▶ _TASK PROMPT_:
Every line of the entries with the word "いい生活賃貸クラウド" in it should be shown.

▶ _STORED DATA_:

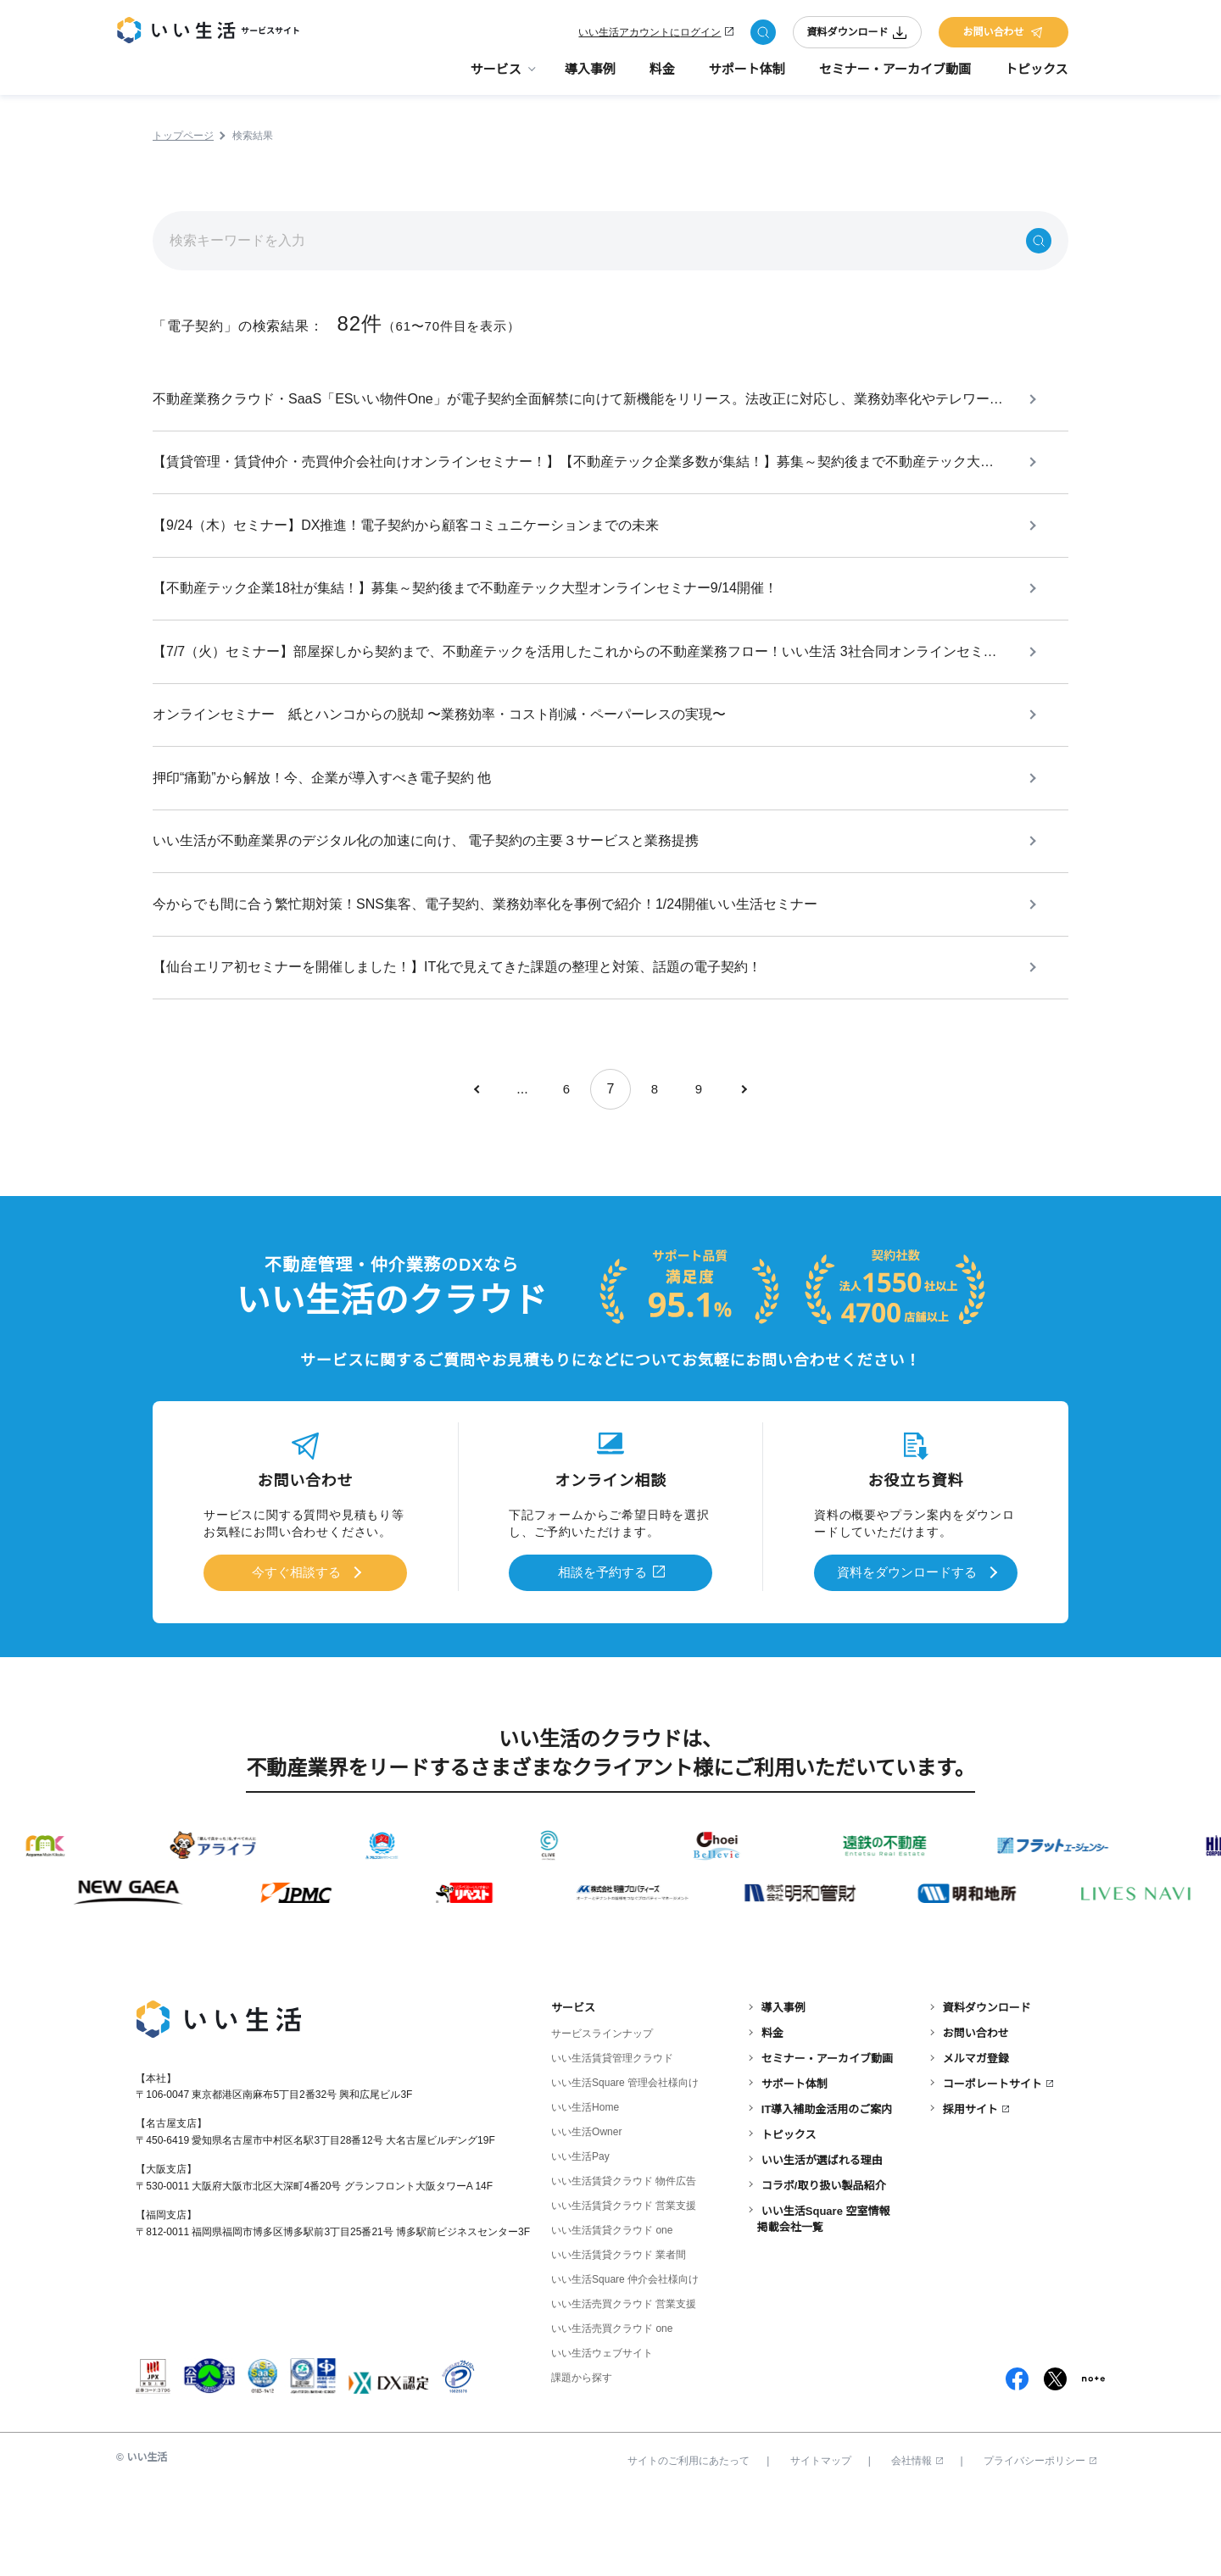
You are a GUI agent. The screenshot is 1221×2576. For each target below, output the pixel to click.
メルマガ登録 (976, 2142)
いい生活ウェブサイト (602, 2437)
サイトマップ (820, 2545)
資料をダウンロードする (906, 1659)
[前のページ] (478, 1178)
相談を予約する (602, 1659)
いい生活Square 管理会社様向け (625, 2167)
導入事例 (590, 77)
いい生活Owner (586, 2216)
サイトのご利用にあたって (688, 2545)
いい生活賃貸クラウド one (611, 2314)
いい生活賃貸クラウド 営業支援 (623, 2289)
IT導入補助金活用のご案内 (827, 2193)
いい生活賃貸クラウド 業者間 (618, 2339)
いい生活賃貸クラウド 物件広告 (623, 2265)
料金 (662, 77)
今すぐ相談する (295, 1659)
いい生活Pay (580, 2240)
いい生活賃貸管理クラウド (612, 2142)
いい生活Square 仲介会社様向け (625, 2363)
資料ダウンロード (857, 35)
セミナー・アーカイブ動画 (895, 77)
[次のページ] (742, 1178)
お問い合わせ (1003, 35)
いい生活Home (585, 2191)
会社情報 (917, 2545)
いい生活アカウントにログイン (649, 36)
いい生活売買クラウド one (611, 2412)
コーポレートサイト (992, 2168)
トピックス (1036, 77)
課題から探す (581, 2462)
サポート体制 (747, 77)
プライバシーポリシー (1040, 2545)
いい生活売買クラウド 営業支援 (623, 2388)
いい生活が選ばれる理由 (822, 2244)
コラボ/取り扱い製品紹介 (823, 2269)
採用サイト (970, 2193)
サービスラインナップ (602, 2117)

▶ _RESULT FOR THIS EXERCISE_:
いい生活賃貸クラウド one (611, 2314)
いい生活賃貸クラウド 営業支援 (623, 2289)
いい生活賃貸クラウド 業者間 (618, 2339)
いい生活賃貸クラウド 物件広告 (623, 2265)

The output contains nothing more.